Assim, do tal episódio impactante, tem início toda a construção de uma história para tentar oferecer sentido ao ato daquela mãe, tudo com repasses temporais, que transitam do passado ao presente a fim de propiciar uma conclusão surpreendente ao final das 272 páginas.
Como não me cabe expor, em detalhes, o que houve, desejo, contudo, ressaltar, que, ao lado de uma ótima e fluente escrita, observei, em “Véspera”, aquelas mesmas características que já havia notado em “Tudo é rio”. Mas a bizarrice ou a inverossimilhança dos atos de alguns personagens, desta vez, vêm acompanhadas de mais sutileza ou elaboração.
Noutros termos, o absurdo vem mais diluído e arquitetado de maneira a transmitir que não temos realmente nenhum poder sobre o tempo, essa entidade que dita os rumos da existência. Estamos sujeitos ao aleatório, ao casual, ao surpreendente. Falta-nos o comando que almejamos, apesar da atual avalanche de chatíssimos coaches apregoando o contrário e vendendo ensinamentos.
Sim, concordo. Em inúmeras vezes, tentamos controlar os acontecimentos, planejar as estratégias que nos conduzirão aos objetivos que nutrimos para um vida de paz, amor e realizações. Eis que, de repente, um fato qualquer surge pelo caminho e altera tudo.
Ao longo da obra, veremos, portanto, durante o trânsito temporal, várias atmosferas de tensão, com base na vida de dois irmãos, Caim e Abel. Aí está o bizarro, o incomum, o inverossímil, um pai que dá nome aos filhos de Caim e Abel para confrontar a mãe.
Pois da trajetória dos dois irmãos, que se diferenciam em temperamento e conduta, resultam os demais episódios, inclusive a pancada narrada no primeiro capítulo, e vamos ficando até um pouco sôfregos para alcançar o fim de todo o entrelaçamento familiar.

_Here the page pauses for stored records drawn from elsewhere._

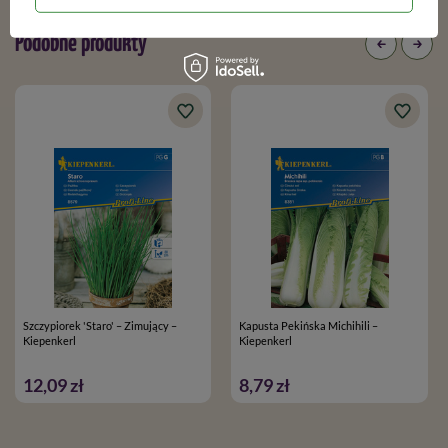
Podobne produkty
Szczypiorek 'Staro' – Zimujący –
Kapusta Pekińska Michihili –
Kiepenkerl
Kiepenkerl
12,09 zł
8,79 zł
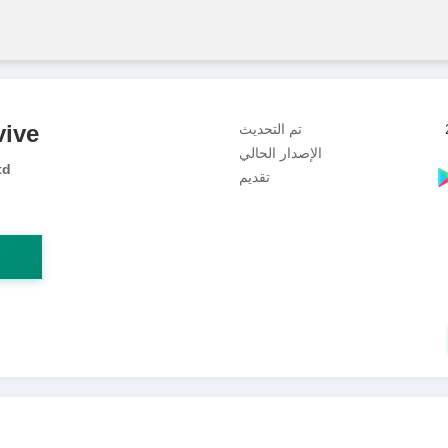
vive
تم التحديث
الإصدار الحالي
td
تقديم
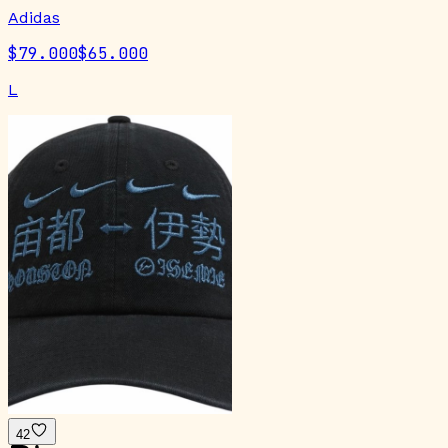
Adidas
$79.000
$65.000
L
42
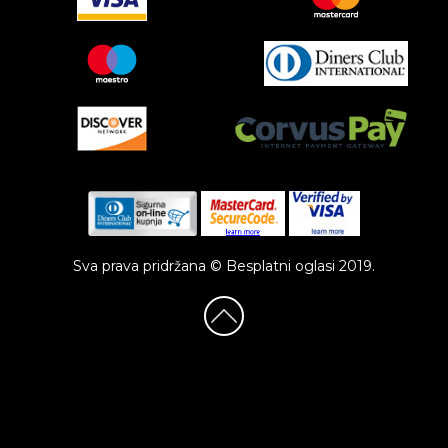
Sva prava pridržana © Besplatni oglasi 2019.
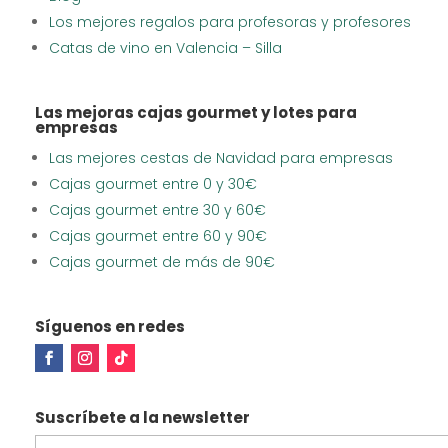
Los mejores regalos para profesoras y profesores
Catas de vino en Valencia – Silla
Las mejoras cajas gourmet y lotes para
empresas
Las mejores cestas de Navidad para empresas
Cajas gourmet entre 0 y 30€
Cajas gourmet entre 30 y 60€
Cajas gourmet entre 60 y 90€
Cajas gourmet de más de 90€
Síguenos en redes
Suscríbete a la newsletter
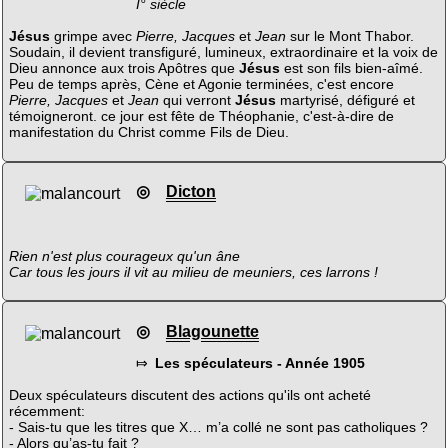
I° siècle
Jésus
grimpe avec
Pierre, Jacques
et
Jean
sur le Mont Thabor.
Soudain, il devient transfiguré, lumineux, extraordinaire et la voix de
Dieu annonce aux trois Apôtres que
Jésus
est son fils bien-aîmé.
Peu de temps après, Cène et Agonie terminées, c'est encore
Pierre, Jacques
et
Jean
qui verront
Jésus
martyrisé, défiguré et
témoigneront. ce jour est fête de Théophanie, c'est-à-dire de
manifestation du Christ comme Fils de Dieu.
◎
Dicton
Rien n'est plus courageux qu'un âne
Car tous les jours il vit au milieu de meuniers, ces larrons !
◎
Blagounette
⤇
Les spéculateurs - Année 1905
Deux spéculateurs discutent des actions qu'ils ont acheté
récemment:
- Sais-tu que les titres que X… m’a collé ne sont pas catholiques ?
- Alors qu’as-tu fait ?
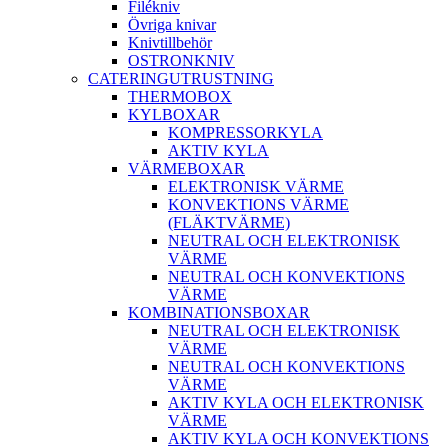
Filékniv
Övriga knivar
Knivtillbehör
OSTRONKNIV
CATERINGUTRUSTNING
THERMOBOX
KYLBOXAR
KOMPRESSORKYLA
AKTIV KYLA
VÄRMEBOXAR
ELEKTRONISK VÄRME
KONVEKTIONS VÄRME
(FLÄKTVÄRME)
NEUTRAL OCH ELEKTRONISK
VÄRME
NEUTRAL OCH KONVEKTIONS
VÄRME
KOMBINATIONSBOXAR
NEUTRAL OCH ELEKTRONISK
VÄRME
NEUTRAL OCH KONVEKTIONS
VÄRME
AKTIV KYLA OCH ELEKTRONISK
VÄRME
AKTIV KYLA OCH KONVEKTIONS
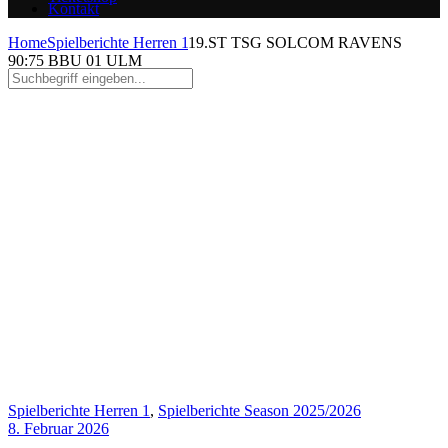
Kontakt
Home
Spielberichte Herren 1
19.ST TSG SOLCOM RAVENS
90:75 BBU 01 ULM
TSG Schöller SI Ravens
Reutlingen
Spielberichte Herren 1
,
Spielberichte Season 2025/2026
8. Februar 2026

Reitero, no entanto, a boa escrita de Carla Madeira, mesmo com o que eu chamaria de excesso de psicologismo para esclarecer os dramas da família de Caim e Abel, com o envolvimento de seus pais, épocas de escola e namoradas − as amigas Veneza e Vedina −, que viriam a se tornar suas futuras mulheres.
De mais a mais, é obra que pode muito bem ser usada para o incremento da literatura durante o ensino médio. Fortalecer os níveis de entrega aos livros e à leitura é norte a ser sempre perseguido.
Experimentem-na e, quem sabe, formem opiniões a respeito.